Наступивший 1881 год принес еще большие утраты. В самом начале его один за другим умерли три человека, бесконечно любимых Павлом Михайловичем. Трое талантливейших сыновей России: Достоевский, Н. Г. Рубинштейн и Мусоргский.

«О горе! 28 января 1881 года в 8 ч. 40 м. вечера скончался Федор Михайлович Достоевский», — записывала со слезами Вера Николаевна в своем дневнике. Третьяков в эти дни отправил письмо Крамскому, где говорил о писателе: «Много высказано и написано, но сознают ли действительно, как велика потеря?

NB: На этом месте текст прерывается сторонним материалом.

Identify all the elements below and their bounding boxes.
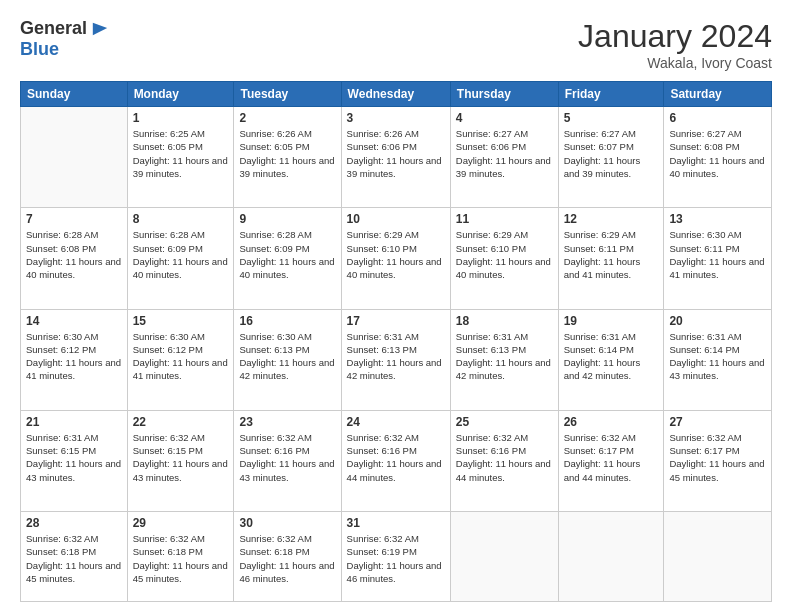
day-info: Sunrise: 6:27 AMSunset: 6:06 PMDaylight:…: [456, 127, 553, 180]
page: General Blue January 2024 Wakala, Ivory …: [0, 0, 792, 612]
week-row-1: 1Sunrise: 6:25 AMSunset: 6:05 PMDaylight…: [21, 107, 772, 208]
calendar-cell: 8Sunrise: 6:28 AMSunset: 6:09 PMDaylight…: [127, 208, 234, 309]
calendar-cell: 27Sunrise: 6:32 AMSunset: 6:17 PMDayligh…: [664, 410, 772, 511]
day-header-friday: Friday: [558, 82, 664, 107]
day-number: 20: [669, 314, 766, 328]
day-number: 22: [133, 415, 229, 429]
day-info: Sunrise: 6:30 AMSunset: 6:11 PMDaylight:…: [669, 228, 766, 281]
calendar-cell: [21, 107, 128, 208]
calendar-cell: 13Sunrise: 6:30 AMSunset: 6:11 PMDayligh…: [664, 208, 772, 309]
calendar-cell: 2Sunrise: 6:26 AMSunset: 6:05 PMDaylight…: [234, 107, 341, 208]
day-number: 4: [456, 111, 553, 125]
calendar-cell: 7Sunrise: 6:28 AMSunset: 6:08 PMDaylight…: [21, 208, 128, 309]
day-number: 16: [239, 314, 335, 328]
header: General Blue January 2024 Wakala, Ivory …: [20, 18, 772, 71]
calendar-cell: 3Sunrise: 6:26 AMSunset: 6:06 PMDaylight…: [341, 107, 450, 208]
calendar-cell: 23Sunrise: 6:32 AMSunset: 6:16 PMDayligh…: [234, 410, 341, 511]
day-info: Sunrise: 6:26 AMSunset: 6:05 PMDaylight:…: [239, 127, 335, 180]
calendar-table: SundayMondayTuesdayWednesdayThursdayFrid…: [20, 81, 772, 602]
calendar-cell: 4Sunrise: 6:27 AMSunset: 6:06 PMDaylight…: [450, 107, 558, 208]
day-info: Sunrise: 6:29 AMSunset: 6:10 PMDaylight:…: [347, 228, 445, 281]
day-header-monday: Monday: [127, 82, 234, 107]
calendar-cell: 10Sunrise: 6:29 AMSunset: 6:10 PMDayligh…: [341, 208, 450, 309]
day-number: 28: [26, 516, 122, 530]
calendar-cell: 16Sunrise: 6:30 AMSunset: 6:13 PMDayligh…: [234, 309, 341, 410]
week-row-5: 28Sunrise: 6:32 AMSunset: 6:18 PMDayligh…: [21, 512, 772, 602]
day-info: Sunrise: 6:32 AMSunset: 6:17 PMDaylight:…: [564, 431, 659, 484]
day-info: Sunrise: 6:29 AMSunset: 6:10 PMDaylight:…: [456, 228, 553, 281]
calendar-header-row: SundayMondayTuesdayWednesdayThursdayFrid…: [21, 82, 772, 107]
day-info: Sunrise: 6:32 AMSunset: 6:18 PMDaylight:…: [133, 532, 229, 585]
day-number: 2: [239, 111, 335, 125]
calendar-cell: 31Sunrise: 6:32 AMSunset: 6:19 PMDayligh…: [341, 512, 450, 602]
day-info: Sunrise: 6:32 AMSunset: 6:19 PMDaylight:…: [347, 532, 445, 585]
calendar-cell: 26Sunrise: 6:32 AMSunset: 6:17 PMDayligh…: [558, 410, 664, 511]
day-info: Sunrise: 6:30 AMSunset: 6:12 PMDaylight:…: [26, 330, 122, 383]
logo: General Blue: [20, 18, 109, 60]
week-row-3: 14Sunrise: 6:30 AMSunset: 6:12 PMDayligh…: [21, 309, 772, 410]
day-number: 15: [133, 314, 229, 328]
day-info: Sunrise: 6:30 AMSunset: 6:13 PMDaylight:…: [239, 330, 335, 383]
day-info: Sunrise: 6:31 AMSunset: 6:14 PMDaylight:…: [669, 330, 766, 383]
day-number: 10: [347, 212, 445, 226]
day-info: Sunrise: 6:28 AMSunset: 6:09 PMDaylight:…: [239, 228, 335, 281]
svg-marker-0: [93, 22, 107, 35]
day-info: Sunrise: 6:32 AMSunset: 6:16 PMDaylight:…: [456, 431, 553, 484]
calendar-cell: 24Sunrise: 6:32 AMSunset: 6:16 PMDayligh…: [341, 410, 450, 511]
day-number: 5: [564, 111, 659, 125]
day-number: 7: [26, 212, 122, 226]
day-info: Sunrise: 6:28 AMSunset: 6:08 PMDaylight:…: [26, 228, 122, 281]
calendar-cell: 15Sunrise: 6:30 AMSunset: 6:12 PMDayligh…: [127, 309, 234, 410]
calendar-cell: 29Sunrise: 6:32 AMSunset: 6:18 PMDayligh…: [127, 512, 234, 602]
day-info: Sunrise: 6:31 AMSunset: 6:13 PMDaylight:…: [347, 330, 445, 383]
day-info: Sunrise: 6:31 AMSunset: 6:13 PMDaylight:…: [456, 330, 553, 383]
calendar-cell: 28Sunrise: 6:32 AMSunset: 6:18 PMDayligh…: [21, 512, 128, 602]
day-number: 1: [133, 111, 229, 125]
day-number: 12: [564, 212, 659, 226]
day-info: Sunrise: 6:27 AMSunset: 6:07 PMDaylight:…: [564, 127, 659, 180]
calendar-cell: 12Sunrise: 6:29 AMSunset: 6:11 PMDayligh…: [558, 208, 664, 309]
day-number: 24: [347, 415, 445, 429]
day-number: 8: [133, 212, 229, 226]
calendar-cell: 1Sunrise: 6:25 AMSunset: 6:05 PMDaylight…: [127, 107, 234, 208]
calendar-cell: 19Sunrise: 6:31 AMSunset: 6:14 PMDayligh…: [558, 309, 664, 410]
day-number: 25: [456, 415, 553, 429]
calendar-cell: [558, 512, 664, 602]
day-header-sunday: Sunday: [21, 82, 128, 107]
calendar-cell: 14Sunrise: 6:30 AMSunset: 6:12 PMDayligh…: [21, 309, 128, 410]
day-number: 11: [456, 212, 553, 226]
day-info: Sunrise: 6:31 AMSunset: 6:14 PMDaylight:…: [564, 330, 659, 383]
calendar-cell: 18Sunrise: 6:31 AMSunset: 6:13 PMDayligh…: [450, 309, 558, 410]
day-info: Sunrise: 6:32 AMSunset: 6:18 PMDaylight:…: [239, 532, 335, 585]
day-number: 13: [669, 212, 766, 226]
day-number: 9: [239, 212, 335, 226]
day-info: Sunrise: 6:32 AMSunset: 6:16 PMDaylight:…: [347, 431, 445, 484]
week-row-2: 7Sunrise: 6:28 AMSunset: 6:08 PMDaylight…: [21, 208, 772, 309]
calendar-cell: 25Sunrise: 6:32 AMSunset: 6:16 PMDayligh…: [450, 410, 558, 511]
day-number: 17: [347, 314, 445, 328]
day-info: Sunrise: 6:32 AMSunset: 6:15 PMDaylight:…: [133, 431, 229, 484]
day-number: 30: [239, 516, 335, 530]
calendar-cell: 20Sunrise: 6:31 AMSunset: 6:14 PMDayligh…: [664, 309, 772, 410]
day-number: 27: [669, 415, 766, 429]
day-info: Sunrise: 6:28 AMSunset: 6:09 PMDaylight:…: [133, 228, 229, 281]
day-number: 29: [133, 516, 229, 530]
calendar-cell: 6Sunrise: 6:27 AMSunset: 6:08 PMDaylight…: [664, 107, 772, 208]
day-info: Sunrise: 6:32 AMSunset: 6:18 PMDaylight:…: [26, 532, 122, 585]
day-number: 23: [239, 415, 335, 429]
location-text: Wakala, Ivory Coast: [578, 55, 772, 71]
month-title: January 2024: [578, 18, 772, 55]
day-info: Sunrise: 6:30 AMSunset: 6:12 PMDaylight:…: [133, 330, 229, 383]
calendar-cell: 9Sunrise: 6:28 AMSunset: 6:09 PMDaylight…: [234, 208, 341, 309]
calendar-cell: 5Sunrise: 6:27 AMSunset: 6:07 PMDaylight…: [558, 107, 664, 208]
title-block: January 2024 Wakala, Ivory Coast: [578, 18, 772, 71]
calendar-cell: 30Sunrise: 6:32 AMSunset: 6:18 PMDayligh…: [234, 512, 341, 602]
day-number: 21: [26, 415, 122, 429]
calendar-cell: [450, 512, 558, 602]
day-info: Sunrise: 6:26 AMSunset: 6:06 PMDaylight:…: [347, 127, 445, 180]
week-row-4: 21Sunrise: 6:31 AMSunset: 6:15 PMDayligh…: [21, 410, 772, 511]
day-header-saturday: Saturday: [664, 82, 772, 107]
day-header-wednesday: Wednesday: [341, 82, 450, 107]
day-header-tuesday: Tuesday: [234, 82, 341, 107]
calendar-cell: [664, 512, 772, 602]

Это, помимо великого писателя, был глубоко русский человек, пламенно чтивший свое отечество, несмотря на все его язвы…» Это последнее качество больше всего импонировало Павлу Михайловичу, патриотические чувства которого всю жизнь были необычайно глубоки.

В том же январе 1881 года Сергей Михайлович, отправляясь с женой в Париж, уговорил своего друга, Николая Григорьевича Рубинштейна, поехать вместе подлечиться, так как музыкант последнее время неважно себя чувствовал. Они остановились в Париже, в Гранд-отеле, на бульваре Капуцинов. Поначалу все шло хорошо, но в феврале Николай Григорьевич слег, и Третьяковы по очереди ухаживали за ним, дежуря у его постели. 11 марта больной, казалось, чувствовал себя лучше, говорил о скором возвращении в Москву, а затем, положив свою руку на руку Елены Андреевны (второй жены Сергея Михайловича), задремал, да так и не проснулся. Тело его привезли в Москву, и Павел Михайлович с Верой Николаевной провожали Николая Григорьевича в последний путь. Вместе с ним уходил от Третьякова кусочек его детства.

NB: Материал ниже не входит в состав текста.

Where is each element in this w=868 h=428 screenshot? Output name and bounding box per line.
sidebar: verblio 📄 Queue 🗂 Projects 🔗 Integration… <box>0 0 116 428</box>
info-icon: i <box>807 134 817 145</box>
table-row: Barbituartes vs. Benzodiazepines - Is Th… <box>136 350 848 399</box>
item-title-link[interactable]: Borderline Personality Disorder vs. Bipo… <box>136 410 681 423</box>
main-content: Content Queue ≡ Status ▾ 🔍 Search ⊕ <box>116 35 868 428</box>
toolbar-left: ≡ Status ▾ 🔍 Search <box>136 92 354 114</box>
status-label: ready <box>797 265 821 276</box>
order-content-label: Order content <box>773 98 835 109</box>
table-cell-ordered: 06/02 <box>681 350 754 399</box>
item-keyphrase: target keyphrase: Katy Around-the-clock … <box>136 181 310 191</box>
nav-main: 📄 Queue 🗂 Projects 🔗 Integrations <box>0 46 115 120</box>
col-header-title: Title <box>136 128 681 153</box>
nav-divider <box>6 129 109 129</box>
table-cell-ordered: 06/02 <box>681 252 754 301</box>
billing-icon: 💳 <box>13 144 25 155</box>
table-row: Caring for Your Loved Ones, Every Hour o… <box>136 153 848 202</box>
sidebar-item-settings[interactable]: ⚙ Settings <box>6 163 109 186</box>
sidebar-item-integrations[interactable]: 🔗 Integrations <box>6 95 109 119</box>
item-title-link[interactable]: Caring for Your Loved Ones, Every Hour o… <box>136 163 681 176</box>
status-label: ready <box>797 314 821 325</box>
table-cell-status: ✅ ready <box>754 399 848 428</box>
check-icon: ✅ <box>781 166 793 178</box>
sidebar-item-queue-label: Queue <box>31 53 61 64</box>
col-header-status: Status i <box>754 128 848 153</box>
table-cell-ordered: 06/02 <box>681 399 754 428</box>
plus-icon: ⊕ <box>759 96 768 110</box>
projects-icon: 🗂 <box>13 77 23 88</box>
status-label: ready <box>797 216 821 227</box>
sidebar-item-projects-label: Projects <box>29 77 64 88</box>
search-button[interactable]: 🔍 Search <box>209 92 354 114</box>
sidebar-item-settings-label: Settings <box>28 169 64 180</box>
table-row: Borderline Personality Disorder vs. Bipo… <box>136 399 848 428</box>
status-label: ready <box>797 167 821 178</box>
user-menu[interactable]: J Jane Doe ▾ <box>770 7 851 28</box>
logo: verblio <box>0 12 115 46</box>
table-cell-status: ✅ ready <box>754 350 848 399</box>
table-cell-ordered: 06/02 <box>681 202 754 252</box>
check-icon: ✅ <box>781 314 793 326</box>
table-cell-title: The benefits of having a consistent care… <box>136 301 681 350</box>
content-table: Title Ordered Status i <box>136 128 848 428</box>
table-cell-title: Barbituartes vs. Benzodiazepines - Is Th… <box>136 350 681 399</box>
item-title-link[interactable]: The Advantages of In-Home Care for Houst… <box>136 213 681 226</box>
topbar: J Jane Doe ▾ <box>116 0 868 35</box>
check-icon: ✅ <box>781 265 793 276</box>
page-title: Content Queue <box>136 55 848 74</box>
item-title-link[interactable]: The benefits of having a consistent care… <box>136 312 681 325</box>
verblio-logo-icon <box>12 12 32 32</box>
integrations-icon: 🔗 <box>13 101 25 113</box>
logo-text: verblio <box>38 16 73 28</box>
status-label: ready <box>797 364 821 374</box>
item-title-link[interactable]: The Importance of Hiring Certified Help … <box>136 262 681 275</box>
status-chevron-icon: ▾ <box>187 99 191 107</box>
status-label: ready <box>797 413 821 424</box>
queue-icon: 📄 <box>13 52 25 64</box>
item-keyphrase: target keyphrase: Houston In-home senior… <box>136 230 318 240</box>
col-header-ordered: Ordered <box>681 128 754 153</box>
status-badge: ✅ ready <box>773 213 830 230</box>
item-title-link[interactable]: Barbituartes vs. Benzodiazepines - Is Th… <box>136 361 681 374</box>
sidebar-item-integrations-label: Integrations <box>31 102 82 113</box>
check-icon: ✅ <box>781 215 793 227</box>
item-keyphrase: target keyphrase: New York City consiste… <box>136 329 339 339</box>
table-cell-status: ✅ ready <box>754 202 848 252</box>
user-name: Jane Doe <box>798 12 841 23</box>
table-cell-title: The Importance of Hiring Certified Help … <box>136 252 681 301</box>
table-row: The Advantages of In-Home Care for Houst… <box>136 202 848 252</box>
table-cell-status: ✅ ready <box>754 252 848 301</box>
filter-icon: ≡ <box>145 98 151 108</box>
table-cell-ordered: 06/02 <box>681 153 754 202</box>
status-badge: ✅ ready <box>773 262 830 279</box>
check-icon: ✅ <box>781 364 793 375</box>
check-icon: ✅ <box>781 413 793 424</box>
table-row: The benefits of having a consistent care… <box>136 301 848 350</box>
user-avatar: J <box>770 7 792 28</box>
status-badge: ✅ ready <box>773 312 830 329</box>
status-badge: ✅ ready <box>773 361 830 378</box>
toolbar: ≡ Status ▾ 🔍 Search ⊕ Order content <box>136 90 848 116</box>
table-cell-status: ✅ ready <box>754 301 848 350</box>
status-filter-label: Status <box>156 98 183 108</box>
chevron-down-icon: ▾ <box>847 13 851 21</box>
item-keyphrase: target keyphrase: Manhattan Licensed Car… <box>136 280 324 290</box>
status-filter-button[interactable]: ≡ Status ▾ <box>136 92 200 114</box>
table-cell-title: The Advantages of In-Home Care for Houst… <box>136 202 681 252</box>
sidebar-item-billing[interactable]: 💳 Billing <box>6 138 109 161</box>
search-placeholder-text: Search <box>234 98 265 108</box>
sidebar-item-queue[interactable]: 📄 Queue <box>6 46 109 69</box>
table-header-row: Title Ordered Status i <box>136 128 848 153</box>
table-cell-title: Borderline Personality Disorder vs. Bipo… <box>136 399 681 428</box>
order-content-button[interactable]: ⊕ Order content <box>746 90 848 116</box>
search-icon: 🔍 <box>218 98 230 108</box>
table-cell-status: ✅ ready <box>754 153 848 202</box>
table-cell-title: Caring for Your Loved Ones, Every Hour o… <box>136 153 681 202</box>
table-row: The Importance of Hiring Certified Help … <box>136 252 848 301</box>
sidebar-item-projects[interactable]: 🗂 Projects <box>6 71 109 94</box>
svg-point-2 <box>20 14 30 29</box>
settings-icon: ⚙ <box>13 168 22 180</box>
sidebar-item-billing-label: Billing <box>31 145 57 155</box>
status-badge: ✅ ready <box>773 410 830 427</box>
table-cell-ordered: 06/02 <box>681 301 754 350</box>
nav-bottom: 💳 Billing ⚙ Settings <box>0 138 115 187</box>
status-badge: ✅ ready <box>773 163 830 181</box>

Не менее грустной была для Павла Михайловича и смерть одного из его любимых композиторов, Мусоргского, которого он лично не знал, но с которым тесно соединяли его дружившие с композитором Стасов и Репин.

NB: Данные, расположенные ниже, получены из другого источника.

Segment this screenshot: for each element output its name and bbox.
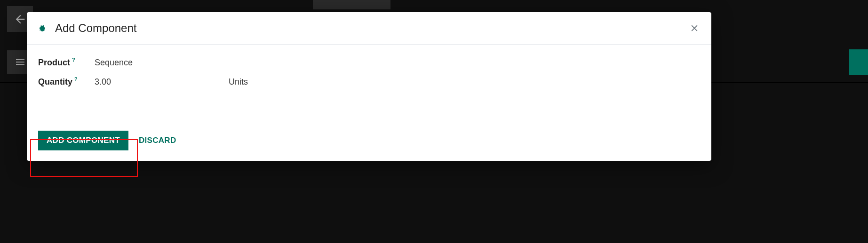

Тяжело начинался 1881 год. Но среди этих тягостных дней было одно счастливое для коллекционера событие — появление на IX Передвижной выставке картины Василия Ивановича Сурикова «Утро стрелецкой казни». Пожалуй, никто из художников не заявлял о себе сразу так громко и значительно. Картину эту Павел Михайлович видел еще в Москве, удивлялся, хвалил, приходил смотреть вновь и вновь, пока длилась работа. Когда же огромное полотно отправили в Петербург, Третьяков, задерживаемый в Москве делами, спрашивал с нетерпением Репина: «Очень бы интересно знать… какое впечатление сделала картина Сурикова?»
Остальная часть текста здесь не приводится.